◆ PROBLEM REQUIREMENTS
Filter the listing for lines containing "ТОиР".

◆ DATASET EXTRACT

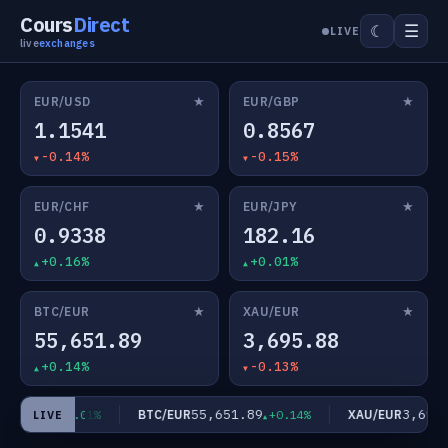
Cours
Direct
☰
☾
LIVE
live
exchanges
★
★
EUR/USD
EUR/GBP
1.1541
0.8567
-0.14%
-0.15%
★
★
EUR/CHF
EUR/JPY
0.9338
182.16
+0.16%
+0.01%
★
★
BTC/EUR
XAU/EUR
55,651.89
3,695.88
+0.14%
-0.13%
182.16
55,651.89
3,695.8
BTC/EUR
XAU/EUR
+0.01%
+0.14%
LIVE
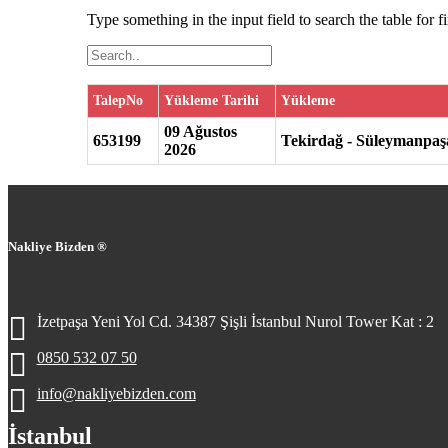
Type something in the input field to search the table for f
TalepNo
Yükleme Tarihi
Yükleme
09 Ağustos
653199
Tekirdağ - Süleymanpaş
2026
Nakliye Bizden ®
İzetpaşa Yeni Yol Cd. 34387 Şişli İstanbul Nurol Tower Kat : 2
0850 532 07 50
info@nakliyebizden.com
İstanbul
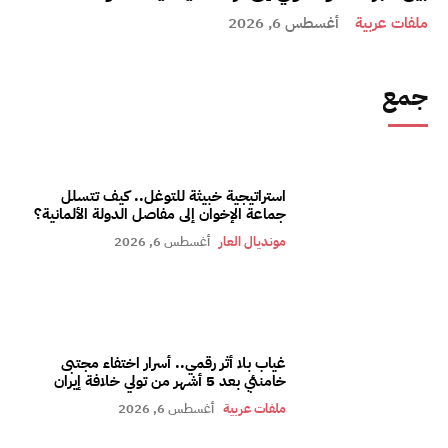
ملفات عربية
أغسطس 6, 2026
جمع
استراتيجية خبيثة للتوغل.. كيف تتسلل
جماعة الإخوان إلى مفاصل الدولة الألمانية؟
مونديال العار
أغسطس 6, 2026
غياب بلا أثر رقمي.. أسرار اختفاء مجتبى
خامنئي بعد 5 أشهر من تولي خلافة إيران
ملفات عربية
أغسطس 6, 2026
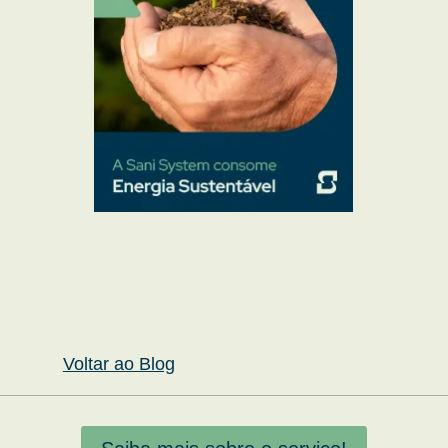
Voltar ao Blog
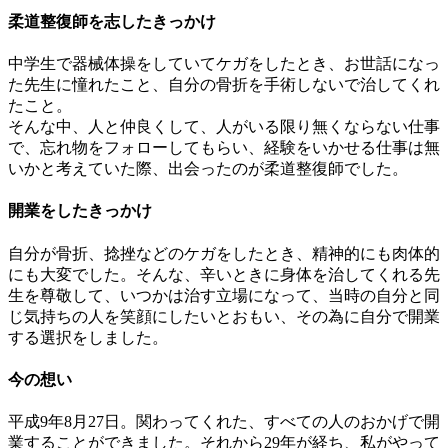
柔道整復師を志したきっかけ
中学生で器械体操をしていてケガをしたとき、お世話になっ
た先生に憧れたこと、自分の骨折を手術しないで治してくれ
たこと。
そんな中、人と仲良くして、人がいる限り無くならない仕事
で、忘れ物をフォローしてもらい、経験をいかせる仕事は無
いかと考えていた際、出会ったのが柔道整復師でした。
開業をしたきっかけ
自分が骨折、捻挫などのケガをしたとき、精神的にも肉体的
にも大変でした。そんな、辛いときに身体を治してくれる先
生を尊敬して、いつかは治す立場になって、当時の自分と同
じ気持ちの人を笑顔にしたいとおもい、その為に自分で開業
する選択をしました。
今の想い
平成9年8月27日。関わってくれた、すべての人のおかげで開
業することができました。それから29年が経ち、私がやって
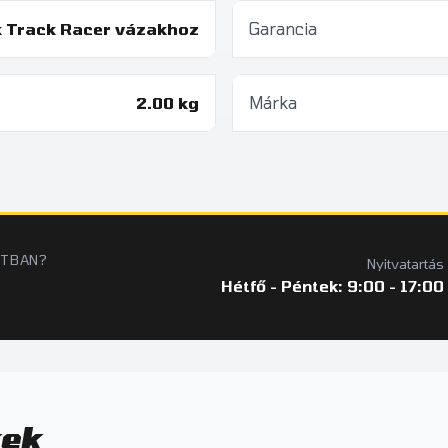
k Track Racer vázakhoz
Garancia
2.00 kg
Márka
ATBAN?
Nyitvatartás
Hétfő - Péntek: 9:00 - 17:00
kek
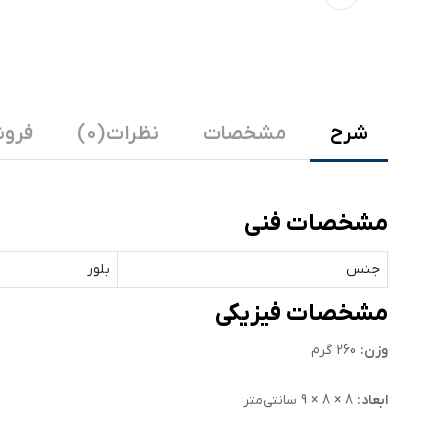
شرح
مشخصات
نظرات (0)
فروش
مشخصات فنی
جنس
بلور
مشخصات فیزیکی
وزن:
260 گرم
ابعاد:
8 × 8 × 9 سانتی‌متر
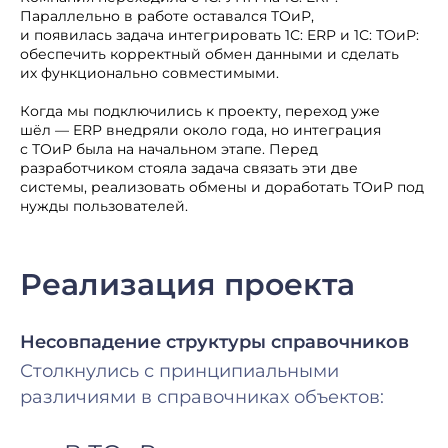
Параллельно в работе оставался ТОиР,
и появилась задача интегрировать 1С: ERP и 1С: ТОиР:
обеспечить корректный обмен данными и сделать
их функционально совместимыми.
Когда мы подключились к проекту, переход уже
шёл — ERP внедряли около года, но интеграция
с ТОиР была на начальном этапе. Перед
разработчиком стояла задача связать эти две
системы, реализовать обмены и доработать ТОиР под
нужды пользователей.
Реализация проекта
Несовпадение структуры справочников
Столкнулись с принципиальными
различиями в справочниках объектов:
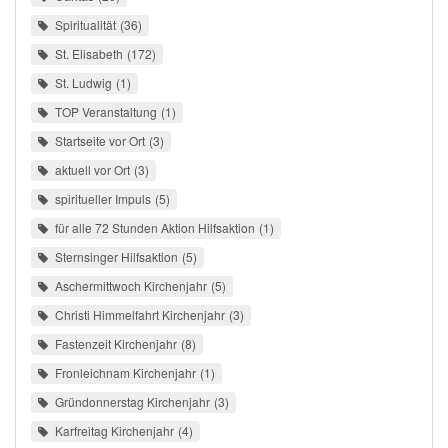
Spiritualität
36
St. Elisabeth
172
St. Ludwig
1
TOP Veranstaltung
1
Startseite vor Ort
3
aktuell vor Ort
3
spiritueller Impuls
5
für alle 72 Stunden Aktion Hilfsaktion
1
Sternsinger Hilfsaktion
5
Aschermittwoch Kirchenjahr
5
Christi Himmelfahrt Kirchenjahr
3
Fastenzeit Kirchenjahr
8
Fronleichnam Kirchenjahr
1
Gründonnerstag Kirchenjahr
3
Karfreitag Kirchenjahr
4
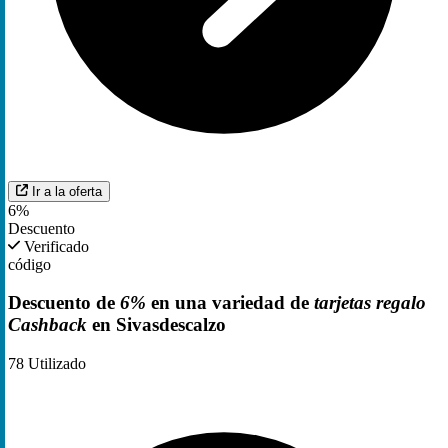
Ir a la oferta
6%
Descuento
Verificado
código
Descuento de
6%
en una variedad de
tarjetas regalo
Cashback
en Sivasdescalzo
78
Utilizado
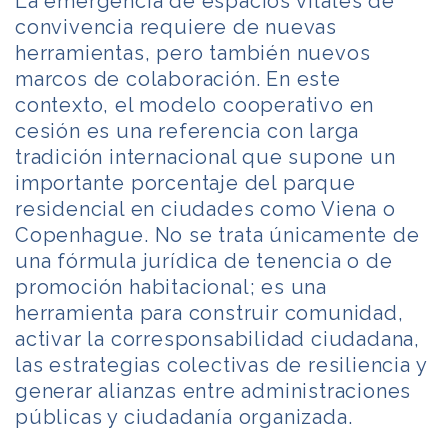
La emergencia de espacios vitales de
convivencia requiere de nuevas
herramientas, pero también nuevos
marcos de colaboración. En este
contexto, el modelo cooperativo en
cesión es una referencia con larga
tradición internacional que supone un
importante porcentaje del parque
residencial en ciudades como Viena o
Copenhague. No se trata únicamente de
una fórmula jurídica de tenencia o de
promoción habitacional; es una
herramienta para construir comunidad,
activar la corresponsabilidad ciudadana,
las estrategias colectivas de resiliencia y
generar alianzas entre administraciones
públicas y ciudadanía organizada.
...
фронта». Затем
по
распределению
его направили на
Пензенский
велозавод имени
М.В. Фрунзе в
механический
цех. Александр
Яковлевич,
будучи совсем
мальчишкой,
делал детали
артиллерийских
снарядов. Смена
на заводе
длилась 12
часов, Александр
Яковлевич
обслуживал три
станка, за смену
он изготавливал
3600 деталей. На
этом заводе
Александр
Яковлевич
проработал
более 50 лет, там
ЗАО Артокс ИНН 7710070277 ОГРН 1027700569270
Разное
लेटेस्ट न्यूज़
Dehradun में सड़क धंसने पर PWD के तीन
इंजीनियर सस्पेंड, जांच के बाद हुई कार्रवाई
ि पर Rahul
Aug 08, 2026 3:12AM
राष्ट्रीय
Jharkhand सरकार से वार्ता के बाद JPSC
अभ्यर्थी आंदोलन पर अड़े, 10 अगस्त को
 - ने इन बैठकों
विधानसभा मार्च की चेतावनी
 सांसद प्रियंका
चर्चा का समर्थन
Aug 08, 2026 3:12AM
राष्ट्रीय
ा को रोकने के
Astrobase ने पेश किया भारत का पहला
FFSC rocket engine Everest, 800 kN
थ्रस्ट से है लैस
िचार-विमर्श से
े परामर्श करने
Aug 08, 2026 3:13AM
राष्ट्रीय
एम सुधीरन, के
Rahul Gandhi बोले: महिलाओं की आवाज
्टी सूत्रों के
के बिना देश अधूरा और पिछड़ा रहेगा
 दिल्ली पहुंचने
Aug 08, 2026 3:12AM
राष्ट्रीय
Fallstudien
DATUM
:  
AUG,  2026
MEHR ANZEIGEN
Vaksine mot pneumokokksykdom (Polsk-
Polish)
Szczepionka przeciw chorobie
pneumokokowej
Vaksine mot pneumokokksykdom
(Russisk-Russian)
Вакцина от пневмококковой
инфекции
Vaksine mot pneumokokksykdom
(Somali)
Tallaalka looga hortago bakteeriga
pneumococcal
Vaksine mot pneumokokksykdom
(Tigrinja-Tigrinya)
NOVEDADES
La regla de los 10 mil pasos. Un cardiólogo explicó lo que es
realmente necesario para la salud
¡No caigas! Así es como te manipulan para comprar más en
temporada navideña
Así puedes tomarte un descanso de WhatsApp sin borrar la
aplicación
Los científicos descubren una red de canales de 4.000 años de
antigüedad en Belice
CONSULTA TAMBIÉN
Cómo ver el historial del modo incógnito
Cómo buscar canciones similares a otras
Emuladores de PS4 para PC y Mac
==
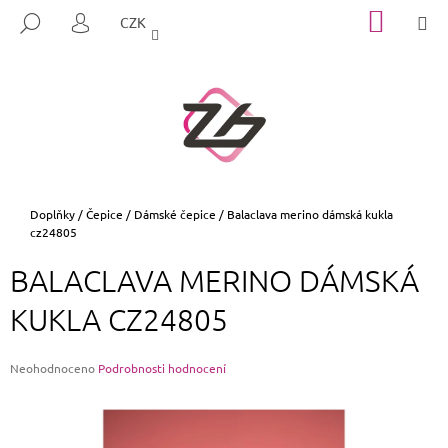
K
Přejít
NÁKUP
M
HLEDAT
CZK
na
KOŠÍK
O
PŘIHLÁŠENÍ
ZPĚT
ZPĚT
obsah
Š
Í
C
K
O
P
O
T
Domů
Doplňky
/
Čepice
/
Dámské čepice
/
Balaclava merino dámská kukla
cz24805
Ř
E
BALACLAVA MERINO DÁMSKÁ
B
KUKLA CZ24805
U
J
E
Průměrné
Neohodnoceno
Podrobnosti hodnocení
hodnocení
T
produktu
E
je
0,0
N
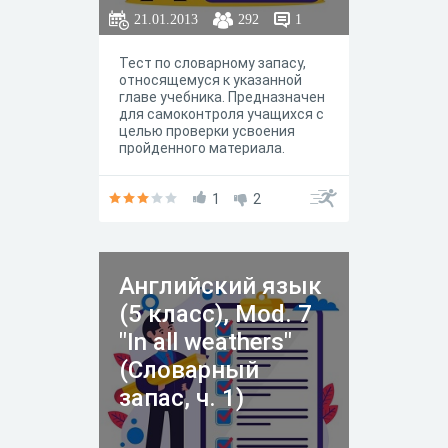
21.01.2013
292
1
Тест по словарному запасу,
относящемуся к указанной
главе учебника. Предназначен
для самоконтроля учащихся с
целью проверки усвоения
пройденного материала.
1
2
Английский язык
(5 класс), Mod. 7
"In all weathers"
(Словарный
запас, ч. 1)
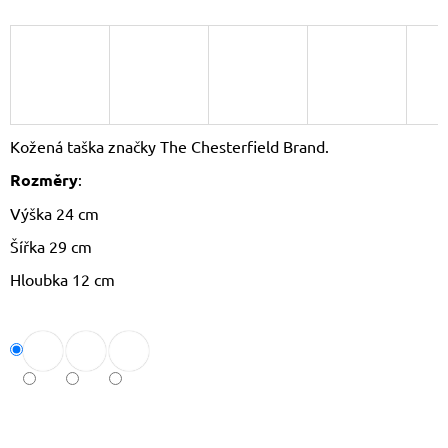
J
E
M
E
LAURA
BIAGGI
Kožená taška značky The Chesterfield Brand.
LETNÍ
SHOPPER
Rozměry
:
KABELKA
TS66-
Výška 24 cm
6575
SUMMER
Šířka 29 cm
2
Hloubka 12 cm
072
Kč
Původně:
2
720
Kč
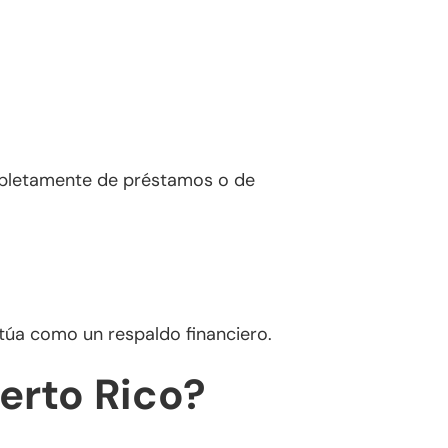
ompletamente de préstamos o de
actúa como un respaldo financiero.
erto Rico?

◆ WRITTEN SOLUTION
Параллельно в работе оставался ТОиР,
и появилась задача интегрировать 1С: ERP и 1С: ТОиР:
с ТОиР была на начальном этапе. Перед
системы, реализовать обмены и доработать ТОиР под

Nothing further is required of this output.